• PROBLEM
The answer should be one number: how many lines in the records below contain the word "quick".

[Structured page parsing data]
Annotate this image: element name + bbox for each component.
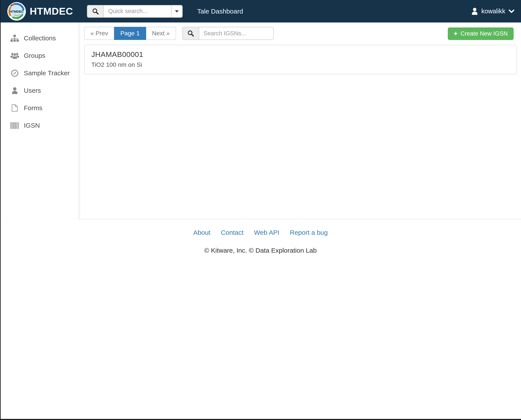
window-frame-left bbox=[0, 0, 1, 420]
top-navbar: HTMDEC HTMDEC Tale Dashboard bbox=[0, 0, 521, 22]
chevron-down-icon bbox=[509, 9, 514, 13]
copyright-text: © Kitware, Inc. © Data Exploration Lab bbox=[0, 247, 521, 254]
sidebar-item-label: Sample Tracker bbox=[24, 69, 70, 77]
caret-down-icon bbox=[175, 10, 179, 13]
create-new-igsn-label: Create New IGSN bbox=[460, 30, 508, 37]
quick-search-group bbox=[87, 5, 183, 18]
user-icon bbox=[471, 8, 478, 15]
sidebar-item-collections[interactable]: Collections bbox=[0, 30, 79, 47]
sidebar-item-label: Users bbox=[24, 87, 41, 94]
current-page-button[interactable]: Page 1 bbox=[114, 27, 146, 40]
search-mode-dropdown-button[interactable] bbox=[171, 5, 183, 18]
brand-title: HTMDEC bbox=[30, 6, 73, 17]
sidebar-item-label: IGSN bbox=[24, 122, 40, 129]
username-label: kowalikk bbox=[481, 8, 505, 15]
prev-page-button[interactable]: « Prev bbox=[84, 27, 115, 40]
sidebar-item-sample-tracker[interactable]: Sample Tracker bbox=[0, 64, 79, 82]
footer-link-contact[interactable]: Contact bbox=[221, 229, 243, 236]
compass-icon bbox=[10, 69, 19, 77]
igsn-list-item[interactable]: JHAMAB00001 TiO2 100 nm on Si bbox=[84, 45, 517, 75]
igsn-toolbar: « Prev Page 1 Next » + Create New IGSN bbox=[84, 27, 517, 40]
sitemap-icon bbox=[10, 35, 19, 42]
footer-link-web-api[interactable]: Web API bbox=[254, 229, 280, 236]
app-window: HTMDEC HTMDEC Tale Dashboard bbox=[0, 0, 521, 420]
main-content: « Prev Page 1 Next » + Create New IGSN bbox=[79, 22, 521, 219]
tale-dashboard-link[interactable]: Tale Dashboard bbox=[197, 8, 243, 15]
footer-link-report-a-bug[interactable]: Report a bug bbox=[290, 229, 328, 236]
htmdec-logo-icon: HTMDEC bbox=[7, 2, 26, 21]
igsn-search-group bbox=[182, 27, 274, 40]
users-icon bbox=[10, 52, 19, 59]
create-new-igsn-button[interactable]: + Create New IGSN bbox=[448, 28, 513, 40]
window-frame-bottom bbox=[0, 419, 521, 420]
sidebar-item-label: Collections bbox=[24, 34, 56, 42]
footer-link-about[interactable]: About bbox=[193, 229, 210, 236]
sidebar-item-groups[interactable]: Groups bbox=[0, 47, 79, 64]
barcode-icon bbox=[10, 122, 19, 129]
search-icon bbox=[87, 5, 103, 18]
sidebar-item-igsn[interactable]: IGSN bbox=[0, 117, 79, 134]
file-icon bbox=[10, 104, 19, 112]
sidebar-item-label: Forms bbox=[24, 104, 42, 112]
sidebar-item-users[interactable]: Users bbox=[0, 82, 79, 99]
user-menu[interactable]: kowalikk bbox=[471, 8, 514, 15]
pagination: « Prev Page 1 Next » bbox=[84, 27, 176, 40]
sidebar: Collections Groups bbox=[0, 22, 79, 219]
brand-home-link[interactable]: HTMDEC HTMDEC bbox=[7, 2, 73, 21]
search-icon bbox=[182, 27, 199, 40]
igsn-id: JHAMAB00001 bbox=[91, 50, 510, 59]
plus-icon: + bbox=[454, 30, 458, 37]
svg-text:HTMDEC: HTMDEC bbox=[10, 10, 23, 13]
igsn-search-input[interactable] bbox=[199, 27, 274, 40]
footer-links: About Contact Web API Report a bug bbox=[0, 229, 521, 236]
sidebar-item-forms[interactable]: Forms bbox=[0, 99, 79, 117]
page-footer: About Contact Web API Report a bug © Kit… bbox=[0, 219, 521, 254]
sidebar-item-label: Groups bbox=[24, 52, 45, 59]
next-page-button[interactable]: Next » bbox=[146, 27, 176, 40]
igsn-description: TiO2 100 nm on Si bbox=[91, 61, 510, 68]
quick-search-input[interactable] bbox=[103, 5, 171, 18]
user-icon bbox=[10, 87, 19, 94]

• RESPONSE TO THIS EXERCISE
2